[petsc-users] possible performance issues with PETSc on Cray

Fri May 9 06:47:58 CDT 2014

Hi Jed et al.,

Just wanted to report back on the resolution of this issue. The computing support people at HLRN in Germany 
submitted a test case to CRAY re. performance on their XC30. CRAY has finally gotten back with a solution, 
which is to use the run-time option  -vecscatter_alltoall. Apparently this is a known issue and according to the 
HLRN folks passing this command line option to PETSc seems to work nicely.

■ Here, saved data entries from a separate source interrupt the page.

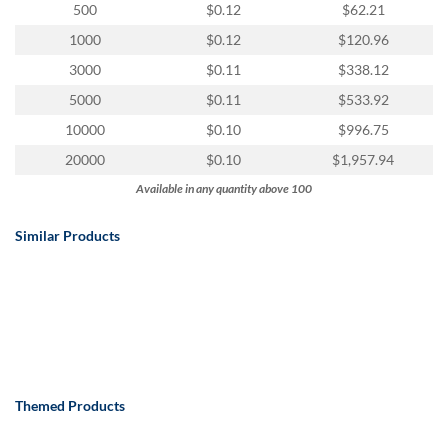
via
500
$0.12
$62.21
phone
1000
$0.12
$120.96
at
888.771.0809
3000
$0.11
$338.12
or
5000
$0.11
$533.92
email
at
10000
$0.10
$996.75
products@eventgroove.com
.
20000
$0.10
$1,957.94
Skip
Available in any quantity above 100
to
main
content
Similar Products
Themed Products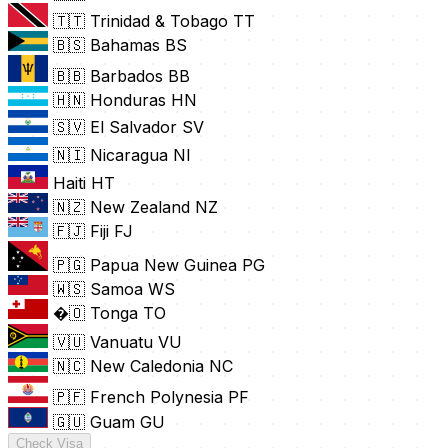
🇹🇹 Trinidad & Tobago
TT
🇧🇸 Bahamas
BS
🇧🇧 Barbados
BB
🇭🇳 Honduras
HN
🇸🇻 El Salvador
SV
🇳🇮 Nicaragua
NI
Haiti
HT
🇳🇿 New Zealand
NZ
🇫🇯 Fiji
FJ
🇵🇬 Papua New Guinea
PG
🇼🇸 Samoa
WS
�🇴 Tonga
TO
🇻🇺 Vanuatu
VU
🇳🇨 New Caledonia
NC
🇵🇫 French Polynesia
PF
🇬🇺 Guam
GU
Check Visa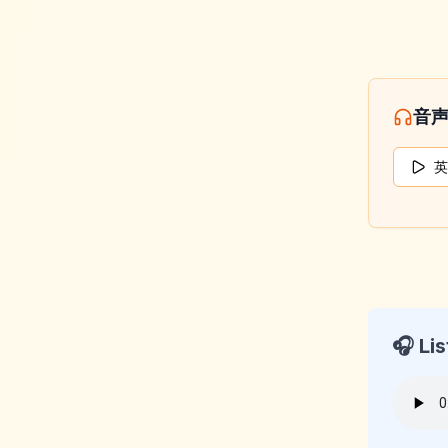
音
英
🎧 Lis
KeyLan
2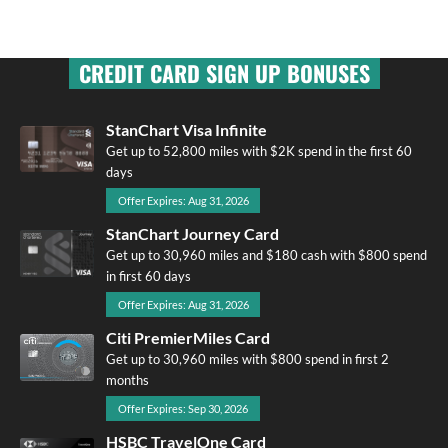
CREDIT CARD SIGN UP BONUSES
StanChart Visa Infinite
Get up to 52,800 miles with $2K spend in the first 60
days
Offer Expires: Aug 31, 2026
StanChart Journey Card
Get up to 30,960 miles and $180 cash with $800 spend
in first 60 days
Offer Expires: Aug 31, 2026
Citi PremierMiles Card
Get up to 30,960 miles with $800 spend in first 2
months
Offer Expires: Sep 30, 2026
HSBC TravelOne Card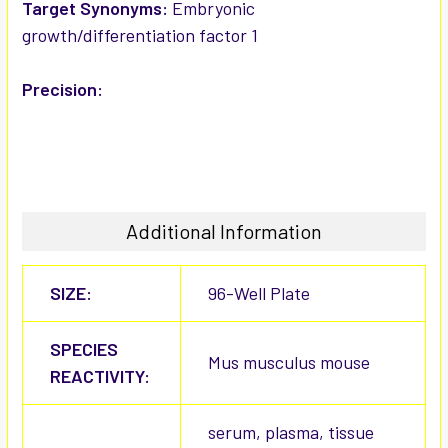
Target Synonyms:
Embryonic
growth/differentiation factor 1
Precision:
Additional Information
SIZE:
96-Well Plate
SPECIES
Mus musculus mouse
REACTIVITY:
serum, plasma, tissue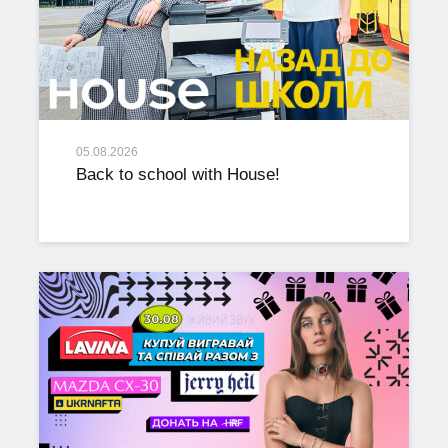
05.08.2026
Back to school with House!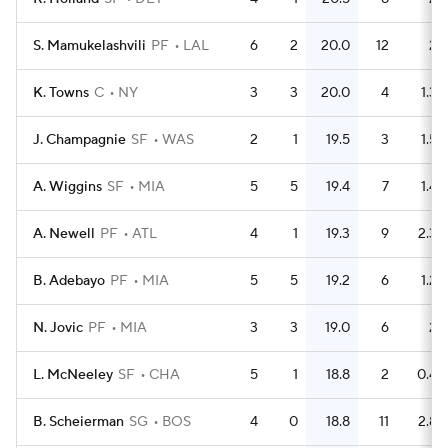
S. Mamukelashvili
PF
LAL
6
2
20.0
12
2
K. Towns
C
NY
3
3
20.0
4
1.3
J. Champagnie
SF
WAS
2
1
19.5
3
1.5
A. Wiggins
SF
MIA
5
5
19.4
7
1.4
A. Newell
PF
ATL
4
1
19.3
9
2.3
B. Adebayo
PF
MIA
5
5
19.2
6
1.2
N. Jovic
PF
MIA
3
3
19.0
6
2
L. McNeeley
SF
CHA
5
1
18.8
2
0.4
B. Scheierman
SG
BOS
4
0
18.8
11
2.8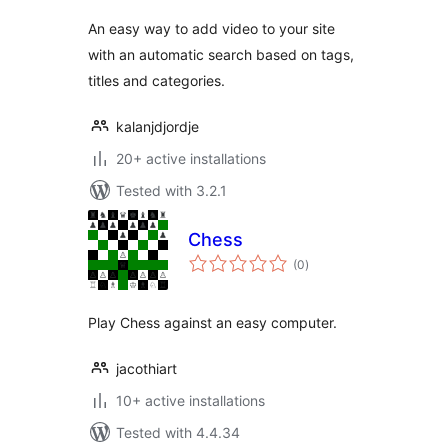
An easy way to add video to your site
with an automatic search based on tags,
titles and categories.
kalanjdjordje
20+ active installations
Tested with 3.2.1
Chess
total
(0
)
ratings
Play Chess against an easy computer.
jacothiart
10+ active installations
Tested with 4.4.34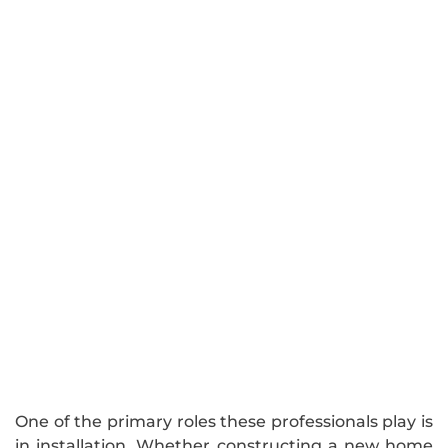
One of the primary roles these professionals play is
in installation. Whether constructing a new home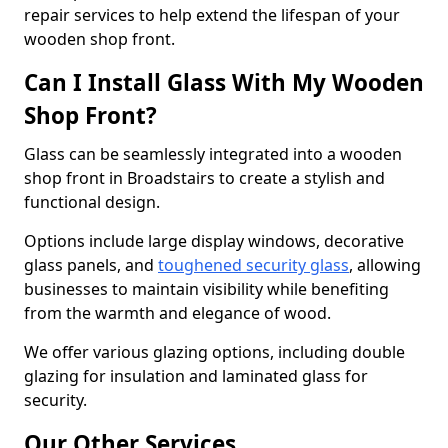
repair services to help extend the lifespan of your
wooden shop front.
Can I Install Glass With My Wooden
Shop Front?
Glass can be seamlessly integrated into a wooden
shop front in Broadstairs to create a stylish and
functional design.
Options include large display windows, decorative
glass panels, and
toughened security glass
, allowing
businesses to maintain visibility while benefiting
from the warmth and elegance of wood.
We offer various glazing options, including double
glazing for insulation and laminated glass for
security.
Our Other Services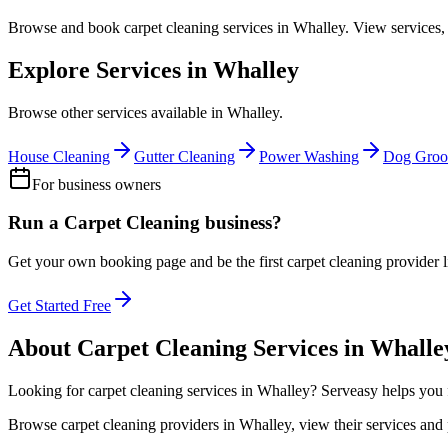
Browse and book
carpet cleaning
services in
Whalley
. View services,
Explore Services in
Whalley
Browse other services available in
Whalley
.
House Cleaning
Gutter Cleaning
Power Washing
Dog Groo
For business owners
Run a
Carpet Cleaning
business?
Get your own booking page and be the first
carpet cleaning
provider l
Get Started Free
About
Carpet Cleaning
Services in
Whalle
Looking for
carpet cleaning
services in
Whalley
? Serveasy helps you 
Browse
carpet cleaning
providers in
Whalley
, view their services an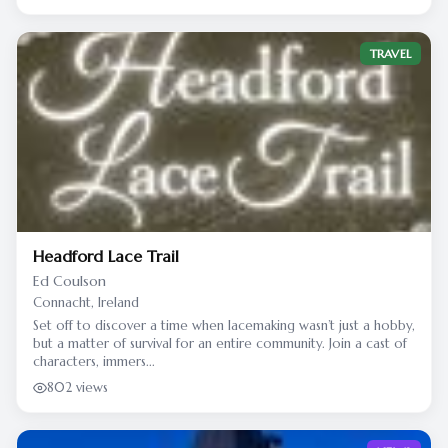
TRAVEL
Headford Lace Trail
Ed Coulson
Connacht, Ireland
Set off to discover a time when lacemaking wasn’t just a hobby,
but a matter of survival for an entire community. Join a cast of
characters, immers...
802 views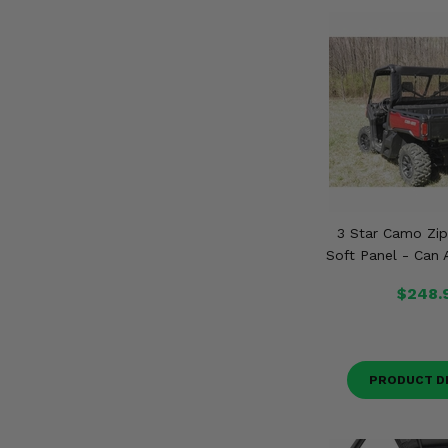
3 Star Camo Zip
Soft Panel - Can
$248.
PRODUCT D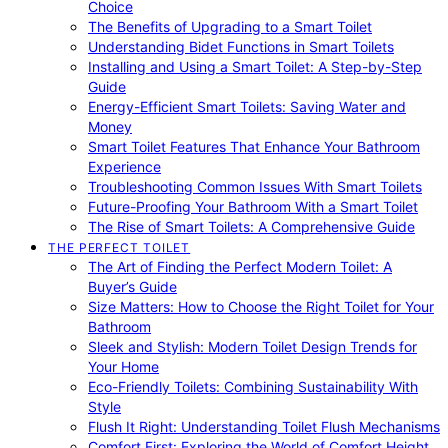
Choice
The Benefits of Upgrading to a Smart Toilet
Understanding Bidet Functions in Smart Toilets
Installing and Using a Smart Toilet: A Step-by-Step
Guide
Energy-Efficient Smart Toilets: Saving Water and
Money
Smart Toilet Features That Enhance Your Bathroom
Experience
Troubleshooting Common Issues With Smart Toilets
Future-Proofing Your Bathroom With a Smart Toilet
The Rise of Smart Toilets: A Comprehensive Guide
THE PERFECT TOILET
The Art of Finding the Perfect Modern Toilet: A
Buyer’s Guide
Size Matters: How to Choose the Right Toilet for Your
Bathroom
Sleek and Stylish: Modern Toilet Design Trends for
Your Home
Eco-Friendly Toilets: Combining Sustainability With
Style
Flush It Right: Understanding Toilet Flush Mechanisms
Comfort First: Exploring the World of Comfort Height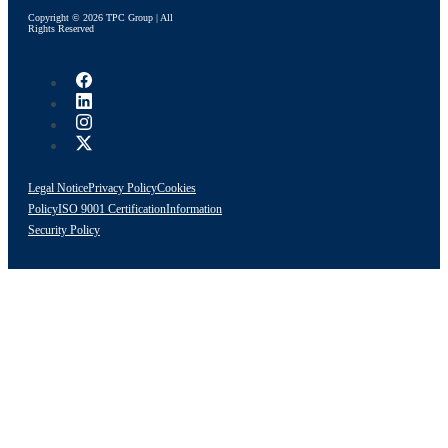
Copyright © 2026 TPC Group | All
Rights Reserved
Legal Notice
Privacy Policy
Cookies
Policy
ISO 9001 Certification
Information
Security Policy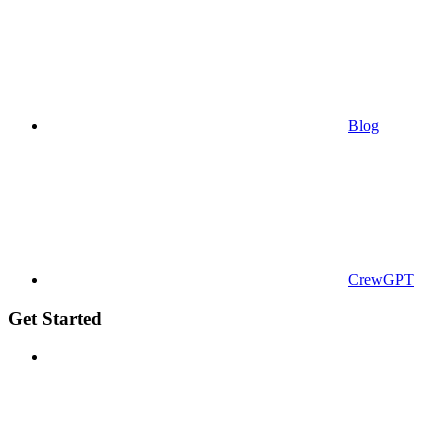
Blog
CrewGPT
Get Started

Thanks again for your help.

Samar

On Apr 11, 2014, at 7:44 AM, Jed Brown <jed at jedbrown.org> wrote:

> Samar Khatiwala <spk at ldeo.columbia.edu> writes:
> 
>> Hello,
>> 
>> This is a somewhat vague query but I and a colleague have been running PETSc (3.4.3.0) on a Cray 
>> XC30 in Germany (https://www.hlrn.de/home/view/System3/WebHome) and the system administrators 
>> alerted us to some anomalies with our jobs that may or may not be related to PETSc but I thought I'd ask 
>> here in case others have noticed something similar.
>> 
>> First, there was a large variation in run-time for identical jobs, sometimes as much as 50%. We didn't 
>> really pick up on this but other users complained to the IT people that their jobs were taking a performance 
>> hit with a similar variation in run-time. At that point we're told the IT folks started monitoring jobs and 
>> carrying out tests to see what was going on. They discovered that (1) this always happened when we were 
>> running our jobs and (2) the problem got worse with physical proximity to the nodes on which our jobs were 
>> running (what they described as a "strong interaction" between our jobs and others presumably through the 
>> communication network).
> 
> It sounds like you are strong scaling (smallish subdomains) so that your
> application is sensitive to network latency.  I see significant
> performance variability on XC-30 with this Full Multigrid solver that is
> not using PETSc.
> 
> http://59a2.org/files/hopper-vs-edison.3semilogx.png
> 
> See the factor of 2 performance variability for the samples of the ~15M
> element case.  This operation is limited by instruction issue rather
> than bandwidth (indeed, it is several times faster than doing the same
> operations with assembled matrices).  Here the variability is within the
> same application performing repeated solves.  If you get a different
> partition on a different run, you can see larger variation.
> 
> If your matrices are large enough, your performance will be limited by
> memory bandwidth.  (This is the typical case, but sufficiently small
> matrices can fit in cache.)  I once encountered a batch system that did
> not properly reset nodes between runs, leaving a partially-filled
> ramdisk distributed asymmetrically across the memory busses.  This led
> to 3x performance reduction on 4-socket nodes because much of the memory
> demanded by the application would be faulted onto one memory bus.
> Presumably your machine has a resource manager that would not allow such
> things to happen.